予告編情報によると、キューバ危機の諜報物語だという、やけに古臭い話だ、
僕は小学6年だったので原爆の恐怖に怯えた記憶はないが、大人たちは第三次世界大戦を覚悟したらしい、それも60年前の遠い昔々。
民間人の英雄譚ということも察したものの、「ブリッジ・オブ・スパイ(2015)」で堪能した欧米の個人の名誉と責任の二番煎じにならないかと懸念もしていた。
俳優カンバーバッチであれば、一味も二味も違った素人スパイの悲哀を出してくれるのだろう・・・くらいの前向きの予想も当然あった。

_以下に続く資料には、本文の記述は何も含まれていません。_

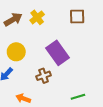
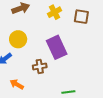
yellow cross: (37, 17) -> (55, 12), moved

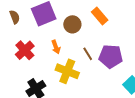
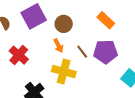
orange rectangle: (100, 16) -> (106, 20), moved
orange arrow: (56, 47) -> (58, 46), moved

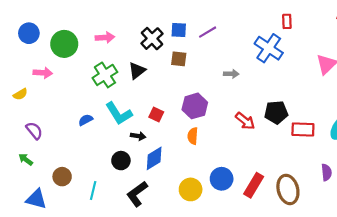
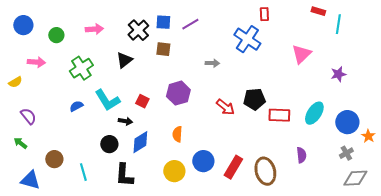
green circle: (64, 44) -> (56, 35), size x0.6
green cross: (105, 75) -> (81, 68), moved
orange semicircle: (193, 136) -> (177, 134), moved
cyan line: (93, 191) -> (83, 172), turned -30
black L-shape: (137, 194) -> (124, 175), turned -50

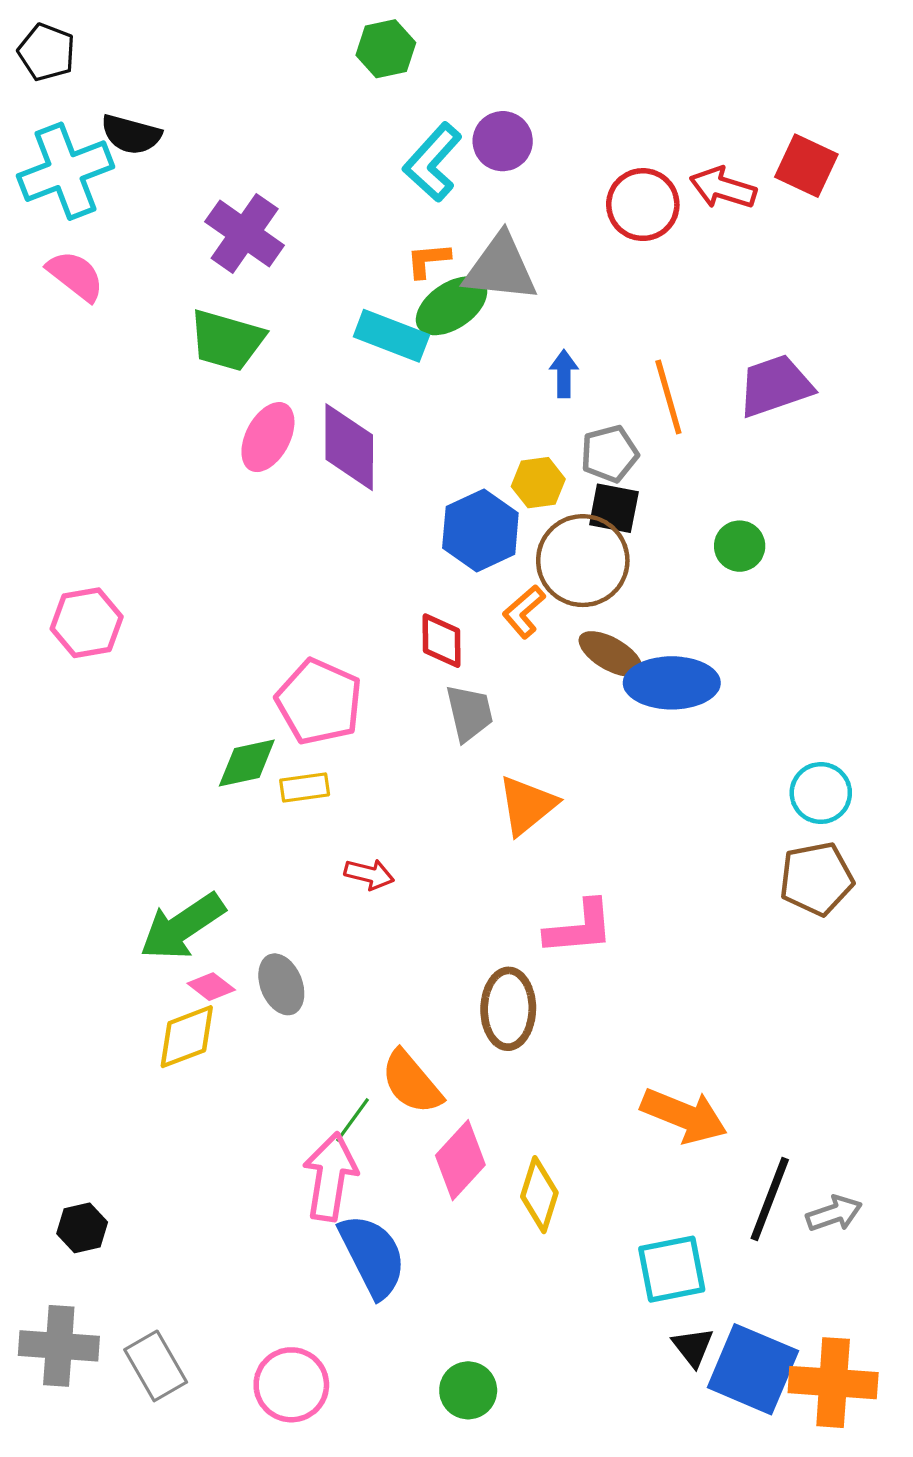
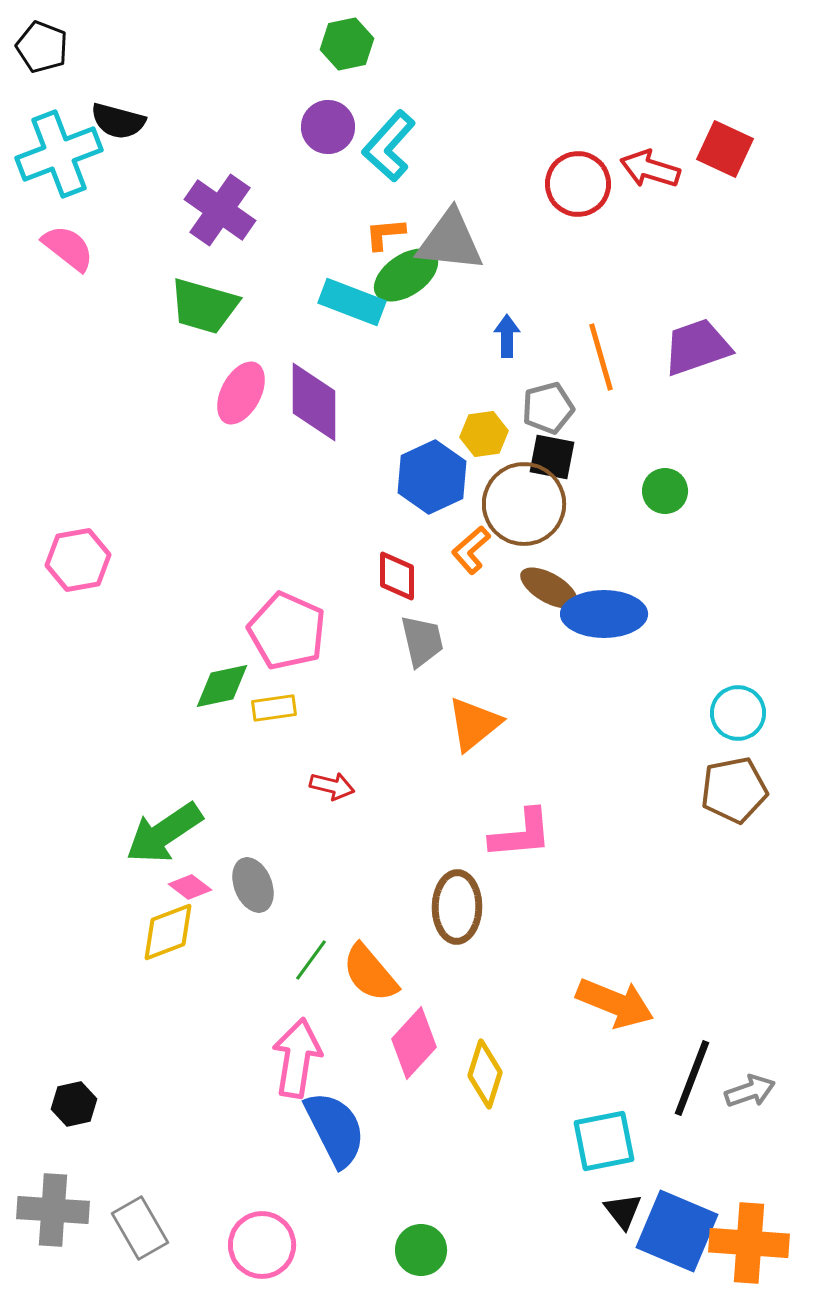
purple circle: (503, 141) -> (328, 127), moved
green line: (352, 1120) -> (311, 960), moved

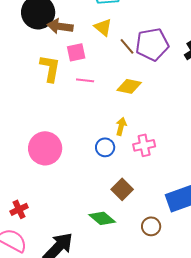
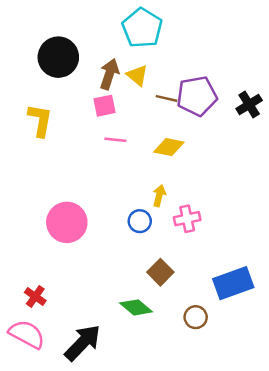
brown arrow: (60, 26) -> (109, 74), moved, turned 100
brown line: (127, 46) -> (166, 98), turned -36
yellow L-shape: (50, 68) -> (40, 120), moved
red cross: (19, 209) -> (35, 296), turned -30

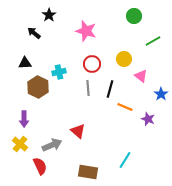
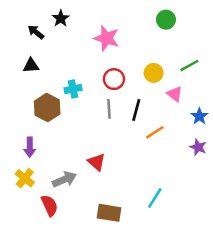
black arrow: (34, 33) -> (36, 32), moved
green line: (153, 41) -> (189, 65), moved
black triangle: (25, 63) -> (31, 65), moved
orange line: (125, 107) -> (155, 132), turned -56
purple star: (148, 119) -> (198, 147), moved

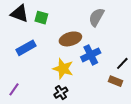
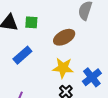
blue cross: (91, 55) -> (92, 77), moved

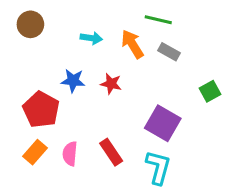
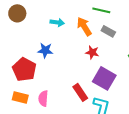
red star: (111, 84) -> (92, 52), moved
orange rectangle: (35, 152) -> (20, 97), turned 63
red rectangle: (111, 152) -> (80, 92), moved

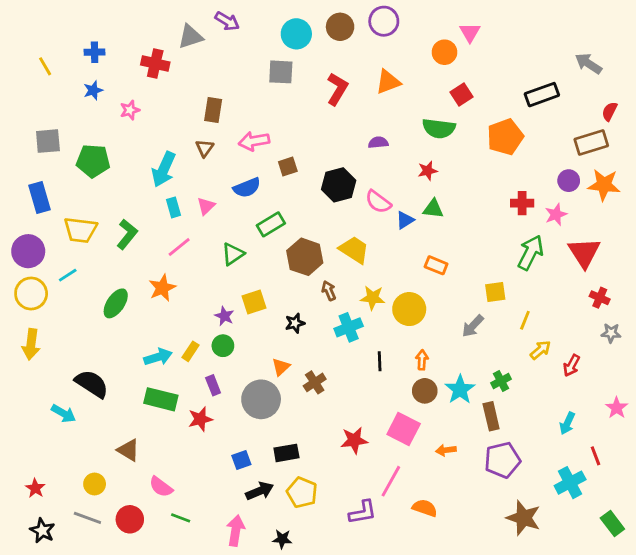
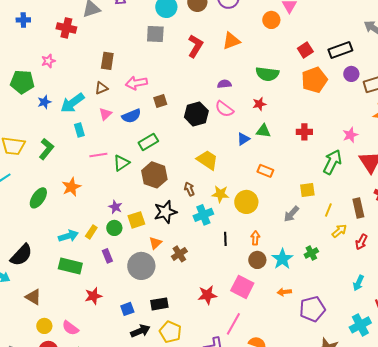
blue star: (93, 90) -> (44, 102), moved
red square: (461, 95) -> (305, 50), moved
brown triangle: (205, 148) -> (101, 88), turned 32
green pentagon: (93, 161) -> (22, 82), moved
cyan arrow: (164, 169) -> (72, 103), turned 30
purple circle: (569, 181) -> (351, 74), moved
pink semicircle: (378, 202) -> (224, 109), moved
red cross: (522, 203) -> (304, 132), moved
pink triangle: (206, 206) -> (105, 114), moved
pink line: (179, 247) -> (98, 155), moved, turned 30
brown hexagon: (305, 257) -> (154, 175), moved
yellow square: (254, 302) -> (136, 220), moved
black star: (295, 323) -> (165, 212), size x1.6
black semicircle: (92, 384) -> (21, 255), turned 100
brown rectangle: (491, 416) -> (358, 208), moved
red star: (200, 419) -> (93, 296), moved
brown triangle: (128, 450) -> (33, 297), moved
orange arrow: (446, 450) -> (284, 292), moved
yellow circle: (95, 484) -> (44, 326), moved

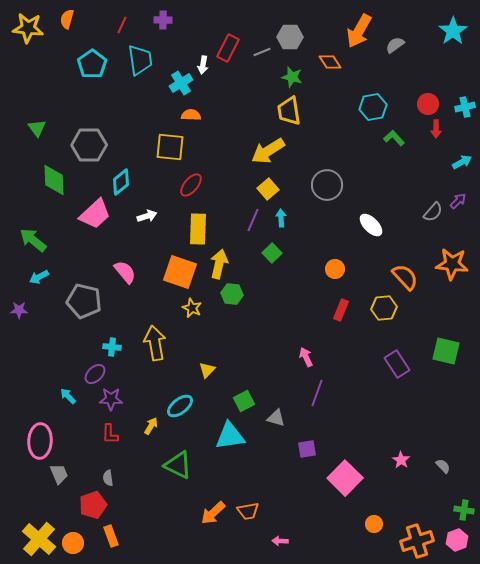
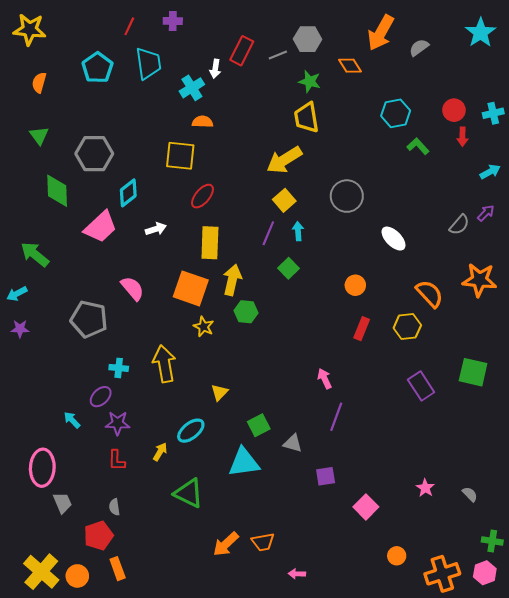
orange semicircle: (67, 19) -> (39, 83), moved
cyan arrow: (39, 277) -> (17, 294), moved
pink square: (345, 478) -> (366, 507), size x0.7

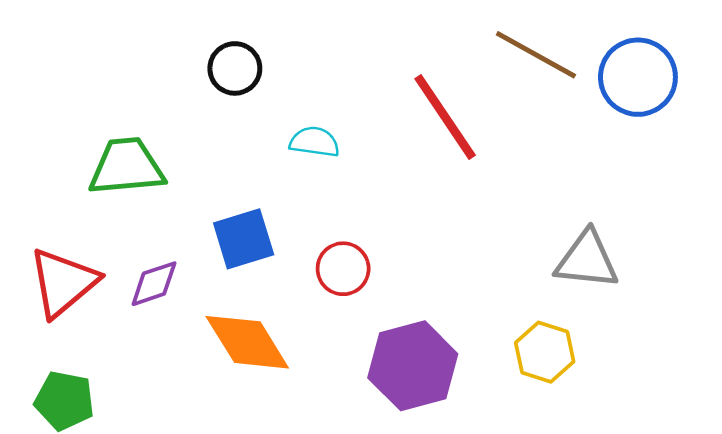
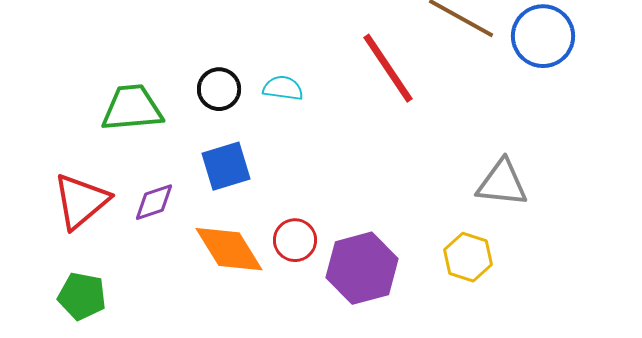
black circle: (235, 68) -> (219, 89), moved
red circle: (343, 269) -> (295, 240), moved

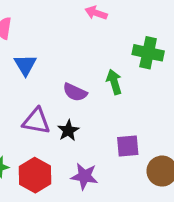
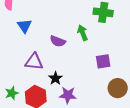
black star: (68, 131) -> (55, 78), moved
purple square: (128, 146) -> (103, 61), moved

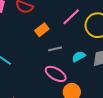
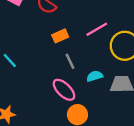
gray line: (55, 49) -> (70, 61), turned 64

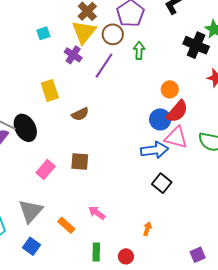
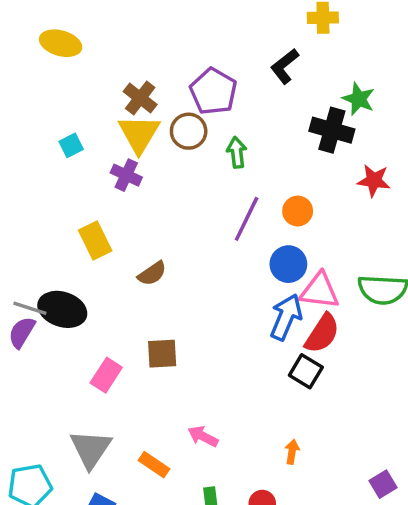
purple line: (104, 66) -> (247, 219), moved
red semicircle: (177, 111) -> (322, 333), moved
black ellipse: (25, 128) -> (62, 309), turned -36
blue arrow: (155, 150) -> (286, 317), turned -52

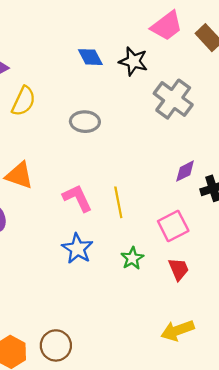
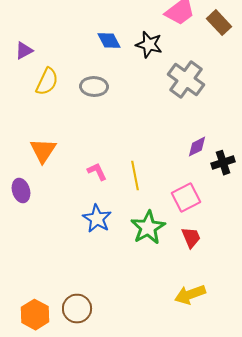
gray ellipse: (85, 122) -> (94, 87), moved
orange triangle: (19, 175) -> (43, 151), turned 44
pink L-shape: (77, 198) -> (97, 172), size x0.7
green star: (132, 258) -> (148, 228), size x1.6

いつものように前段が長くなって恐縮だ、結論から言うと本シネマは予想を覆すアン・ハッピーエンディングだったが、予想通りカンバーバッチの熱演に引きずり込まれてしまう、
思いがけず名作に出会った。

先に引用したスピルバーグの「ブリッジ・オブ・スパイ」がアメリカ市民の視点からの英雄を描いていたのに対して、本作は民間人の個人的想いからの英雄行為を描く、さすがにジョン・ル・カレを輩出した英国伝統芸を目の当たりにした。
主人公セールスマンが相手をすることになったソ連情報源、MI16、CIAの人間とのシークエンスがひとつひとつ人間臭い、見事だった。
さりげなく垣間見せる、主人公の妻と息子、ソ連軍大佐の妻と娘、肌理細やかな映像サービス、ドミニク・クック監督の術中にどんどん嵌まる。

本シネマも近年多用されている「実際に出来事に基づいた」ものとのことで、エンディングロールで、実際の主人公の映像が流れる。
カンバーバッチにとっては当たり前かもしれないが、
モデル本人とカンバーバッチがピタッと重なり合った、
その姿かたちのみならず佇まいまで。